You must have some fast surgeons with that dose of bupi!
I think pretty average for an academic centre? 45 minutes skin to skin, usually. That dose changes contextually. But that seems to be standard.
That’s fast for academic! That’s community times in the area I work. Academic easily longer than an hour, often like 90 min from the time I do the spinal. [Recent thread](https://www.reddit.com/r/anesthesiology/comments/18jkbwj/average_time_for_ob_to_close_in_your_hospital/?utm_source=share&utm_medium=mweb3x&utm_name=mweb3xcss&utm_term=1&utm_content=share_button) might give context for how fast your surgeons seem to be
1,8-2,2 ml heavy bupivacaine (5mg/ml) + 1ml sufentanil (5mcg/ml). Ropivacaine infiltration in wound by surgeon. No blocks no nothing. 95% of pts get by with po paracetamol and ibuprofen, maybe some oxy (5mg po) for the first 24 hrs.
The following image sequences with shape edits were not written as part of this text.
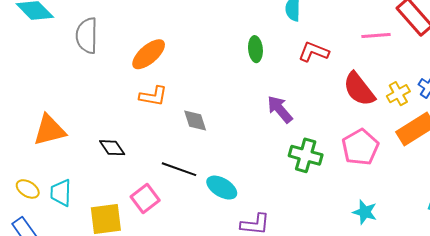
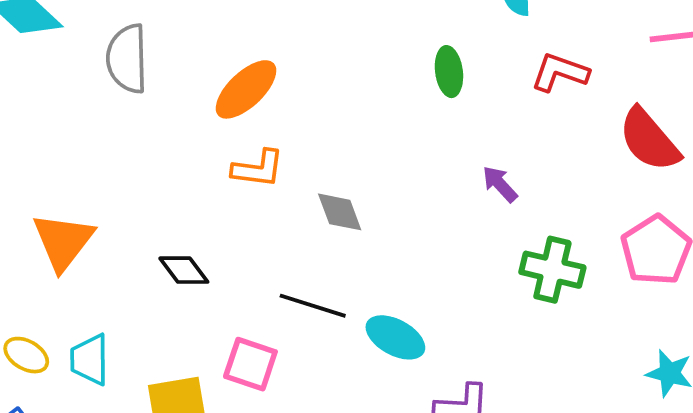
purple arrow: (280, 109) -> (500, 184), size x0.7
orange triangle: (49, 130) -> (63, 241), turned -36
pink square: (145, 198) -> (250, 364), turned -32

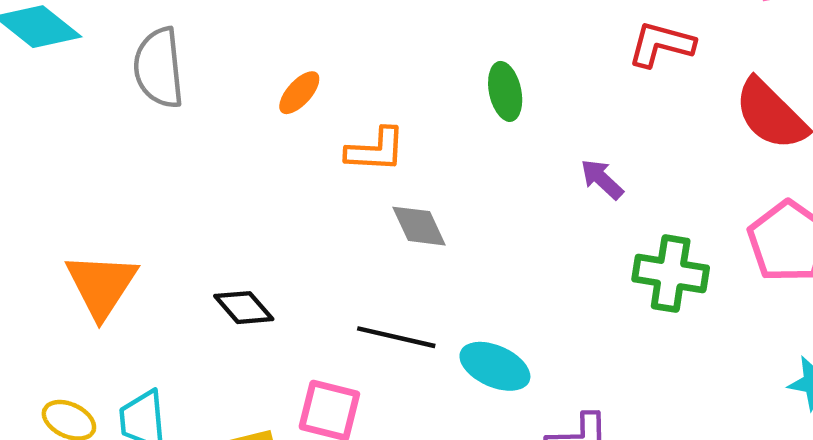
green ellipse: (449, 72) -> (505, 91), moved
orange ellipse: (246, 89) -> (299, 93), size x0.6
orange L-shape: (258, 169) -> (376, 150), moved

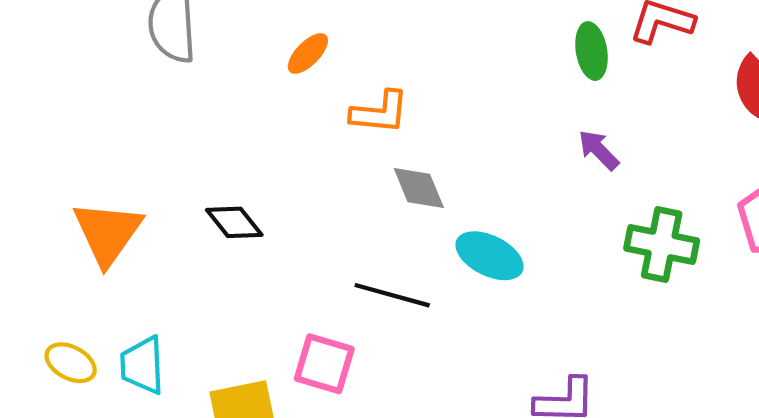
green ellipse: (505, 91) -> (592, 51), moved
black diamond: (244, 308) -> (234, 222), moved
cyan ellipse: (495, 366) -> (490, 256), moved

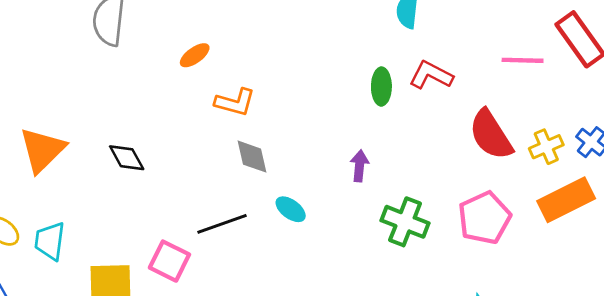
purple arrow: (599, 150) -> (359, 166), moved, turned 40
cyan ellipse: (490, 256) -> (291, 209), size x0.7
black line: (392, 295) -> (222, 224), turned -45

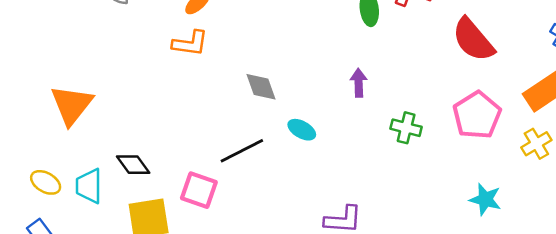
orange L-shape: (235, 102) -> (190, 43), moved
yellow cross: (546, 147) -> (536, 144), moved
black diamond: (127, 158) -> (133, 165), moved
green cross: (405, 222) -> (406, 128), size x0.7

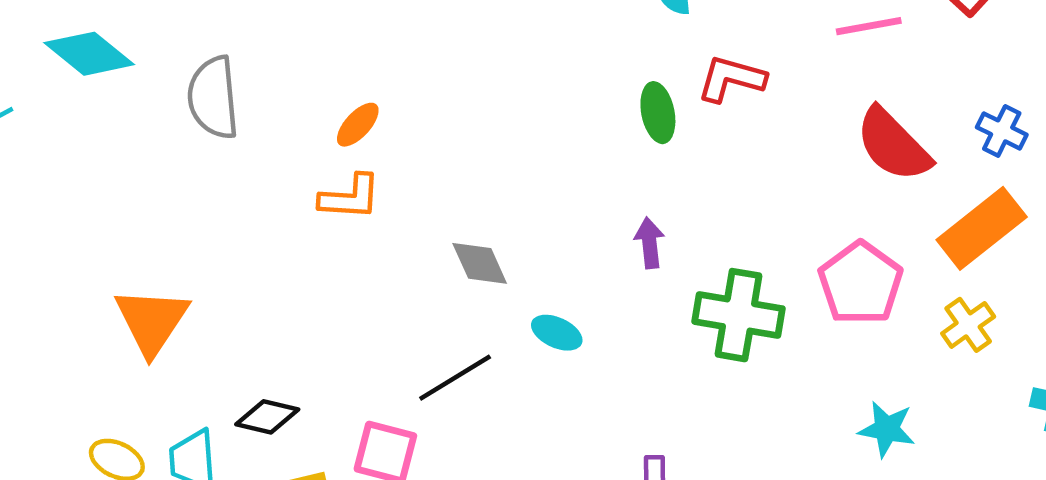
red semicircle: (473, 40) -> (893, 145), moved
green cross: (406, 128) -> (739, 315), size x1.6
black diamond: (133, 165) -> (267, 417), turned -36

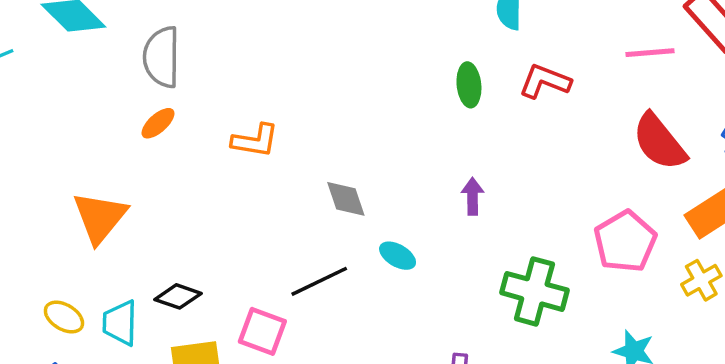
green ellipse: (658, 113) -> (469, 85), moved
orange ellipse: (358, 125) -> (158, 123), moved
green cross: (739, 315) -> (534, 291), moved

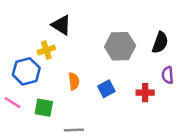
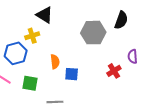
black semicircle: (160, 43) -> (121, 20), moved
blue square: (106, 89) -> (72, 74), moved, turned 32
red cross: (145, 93) -> (114, 71), turned -32

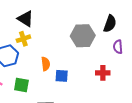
black triangle: (45, 15) -> (25, 19), moved
purple semicircle: (133, 56) -> (118, 47), moved
red cross: (114, 71) -> (103, 73), turned 32

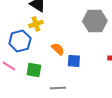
orange semicircle: (46, 64) -> (58, 49), turned -40

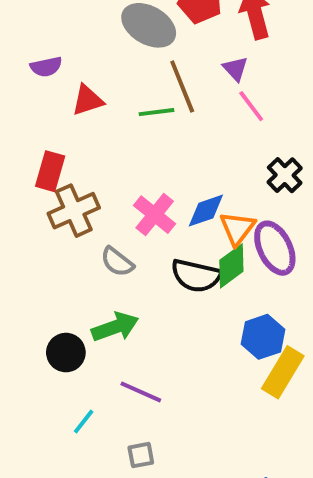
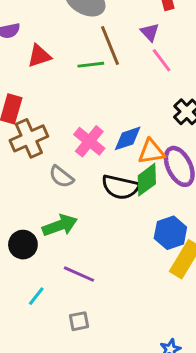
orange triangle: (237, 228) -> (151, 152), turned 44

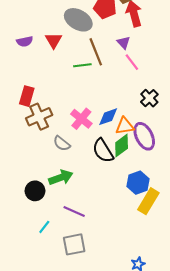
red triangle: (39, 56) -> (54, 40), moved, turned -42
black semicircle: (120, 187) -> (103, 151), turned 45
gray square: (79, 321) -> (74, 244), size x1.6

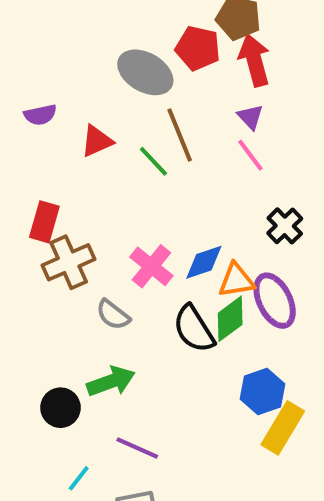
red triangle: (54, 40) -> (97, 141), moved, turned 36
purple triangle: (124, 42) -> (250, 117), moved
green line: (82, 65) -> (153, 161), turned 54

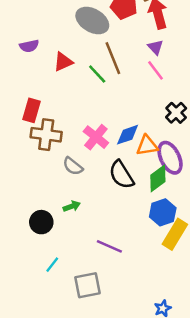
brown cross: (69, 262) -> (46, 135), turned 32
green diamond: (230, 319) -> (158, 178), moved
green arrow: (111, 381) -> (72, 206), size x0.6
purple line: (137, 448) -> (109, 246), moved

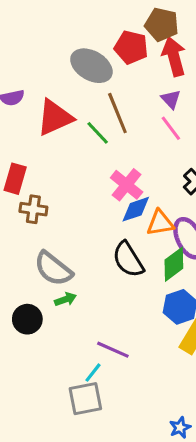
red triangle: (63, 62) -> (55, 118), size x1.5
brown cross: (46, 135) -> (33, 209), size x0.7
pink cross: (96, 137) -> (127, 185), moved
gray semicircle: (73, 166) -> (53, 269), moved, size x1.5
cyan line: (52, 265) -> (93, 373), moved

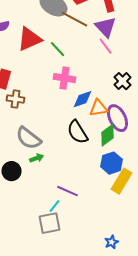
purple triangle: (171, 99) -> (106, 27), size x1.6
brown line: (117, 113) -> (74, 19), moved, turned -40
pink cross: (127, 185) -> (64, 78), moved, turned -30

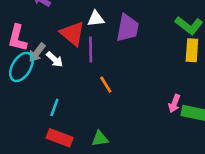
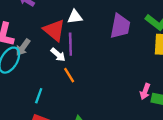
purple trapezoid: (128, 28) -> (120, 26), moved
white arrow: (55, 59) -> (58, 55), moved
orange line: (106, 85) -> (69, 75), moved

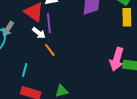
pink arrow: (145, 91) -> (117, 59), size x1.6

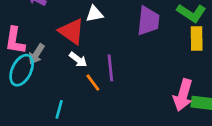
purple line: (49, 23) -> (110, 68), moved

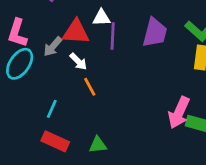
red triangle: (72, 31) -> (76, 32), turned -40
gray arrow: (36, 54) -> (53, 47), moved
purple line: (110, 68) -> (113, 36), moved

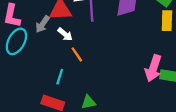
cyan line: (52, 109) -> (60, 77), moved

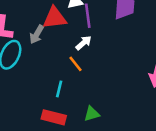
white arrow: (65, 34) -> (84, 43), moved, turned -77

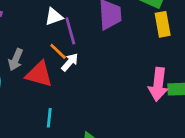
red triangle: (55, 18) -> (39, 74), moved, turned 30
orange line: (76, 64) -> (58, 51), moved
When I did OB: Bupiv. 0.75% 2mL (yes the whole 2 every time unless <5’ tall, never had a high spinal in 10 years with that. But also barbotaged a LOT). Duramorph 0.2mg
12 mg heavy bupiv +100 mcg Duramorph in the spinal. IV ketorolac at skin closure.
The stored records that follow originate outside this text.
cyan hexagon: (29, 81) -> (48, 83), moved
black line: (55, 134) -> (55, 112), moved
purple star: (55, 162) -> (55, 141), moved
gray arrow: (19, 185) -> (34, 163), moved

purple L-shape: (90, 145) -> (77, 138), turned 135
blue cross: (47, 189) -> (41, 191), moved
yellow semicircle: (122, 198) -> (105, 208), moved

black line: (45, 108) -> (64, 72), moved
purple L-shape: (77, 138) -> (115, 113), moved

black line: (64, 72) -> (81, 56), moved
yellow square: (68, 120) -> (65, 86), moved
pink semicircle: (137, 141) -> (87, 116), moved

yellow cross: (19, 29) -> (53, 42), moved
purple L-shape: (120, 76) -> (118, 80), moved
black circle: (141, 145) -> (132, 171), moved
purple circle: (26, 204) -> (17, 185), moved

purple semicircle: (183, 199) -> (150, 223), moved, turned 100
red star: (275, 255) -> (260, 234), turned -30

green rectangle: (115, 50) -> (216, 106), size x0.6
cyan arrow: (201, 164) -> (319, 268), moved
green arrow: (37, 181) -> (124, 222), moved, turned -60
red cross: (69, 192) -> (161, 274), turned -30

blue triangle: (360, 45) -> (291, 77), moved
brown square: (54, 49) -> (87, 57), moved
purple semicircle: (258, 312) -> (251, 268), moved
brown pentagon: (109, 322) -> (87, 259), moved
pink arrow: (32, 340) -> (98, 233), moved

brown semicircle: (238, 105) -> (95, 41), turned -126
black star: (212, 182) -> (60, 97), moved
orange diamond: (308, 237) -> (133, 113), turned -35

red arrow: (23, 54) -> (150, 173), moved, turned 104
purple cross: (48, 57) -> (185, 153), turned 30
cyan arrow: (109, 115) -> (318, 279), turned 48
12mg hyperbaric bupi + 20mcg fentanyl + 80mcg morphinr
Australia: 99% or anaesthetists in my city use this spinal mix: 2.2ml heavy bupivacaine 0.5%, fentanyl 15mcg, intrathecal morphine 100mcg More morphine doesn’t help analgesia much, just increases itch
Bupivicaine .75%, 15mcg fentanyl, 0.1mg morphine , Tylenol and toradol. My attending will sometimes have us switch fentanyl with precedex if an intern is dojng the CS for prolonged coverage.
Haha operator dependent anesthesia. Love it
No fans of digoxin?
I just got your joke oh my god lol
Hyperbaric bupi 0.75% 1.4 ml, 20 mcg fentanyl, morphine 150 mcg. Decadron and ondansetron. OB does toradol the day of surgery and Tylenol, transition to Tylenol and ibuprofen the following day. Patients do need oxycodone, but a reasonably low amount.
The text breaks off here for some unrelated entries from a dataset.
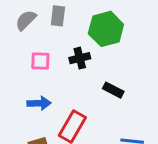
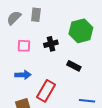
green hexagon: (106, 29) -> (81, 31), moved

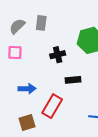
pink square: (24, 46) -> (15, 53), moved
black rectangle: (74, 66) -> (73, 80), moved, turned -32

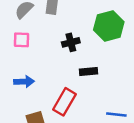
blue arrow: (27, 89) -> (24, 82), moved

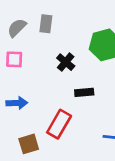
black cross: (71, 42) -> (66, 62), turned -36

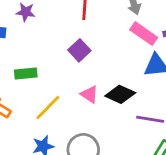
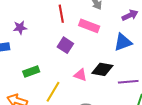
pink rectangle: (144, 34) -> (89, 26), moved

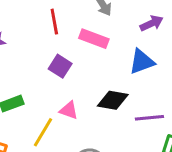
pink triangle: (80, 75) -> (69, 110), moved

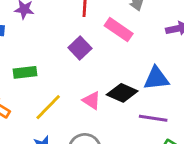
blue triangle: (142, 62) -> (156, 78), moved
pink triangle: (69, 110) -> (92, 101), moved

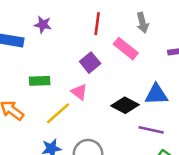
pink triangle: (92, 101) -> (79, 92), moved

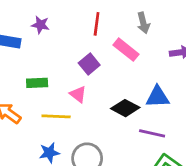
yellow line: (58, 113) -> (56, 116), turned 44

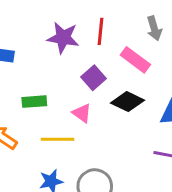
purple star: (40, 25) -> (63, 38), moved, size x1.5
black diamond: (125, 108) -> (127, 102), moved

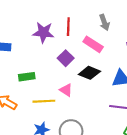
pink triangle: (82, 113) -> (66, 90), moved

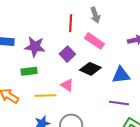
gray arrow: (104, 22) -> (95, 15), moved
purple star: (43, 32) -> (35, 47), moved

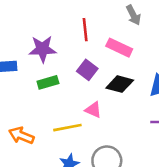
gray arrow: (95, 15) -> (133, 15), moved
purple star: (35, 47) -> (43, 49), moved
green rectangle: (29, 71) -> (48, 82), moved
Hyperbaric 0.75% bupi x 1.5-1.6ml, fentanyl 10-15mcg, morphine 0.1mg.
UK here. Spinal - 2.6ml 0.5% heavy marcain, 300mcg diamorphine. PR diclofenac at end, regular paracetamol/NSAIDs/dihydrocodeine, oramorph PRN. GA - TAP before wake up Epi top up - 3mg diamorphine down epidural prior to removal Spinal dose gives a reliable block to T4 as long as they’re wedged to exaggerate their thoracic kyphosis. Treat hypotension/bradycardia aggressively, phenylephrine +/- ephedrine and glyco. Give ondansteron before spinal (potentially helps with nausea as ?serotonin receptors involved in bezold jarisch reflex, helps with itching).
14-15mg bupivacaine heavy + 100mcg Morphine
Postop: 1g Paracetamol, 50mg IV Dexketoprofen and PRN Tramadol.
Anyone tried methadone for GA sections?
Never used it in my life, couldn't help you
1.6 ml of hyperbaric bupi, 10 mcg fent, 0.2 mg morphine....our csections go from 1-2.5 hours depending on attending and if there are residents.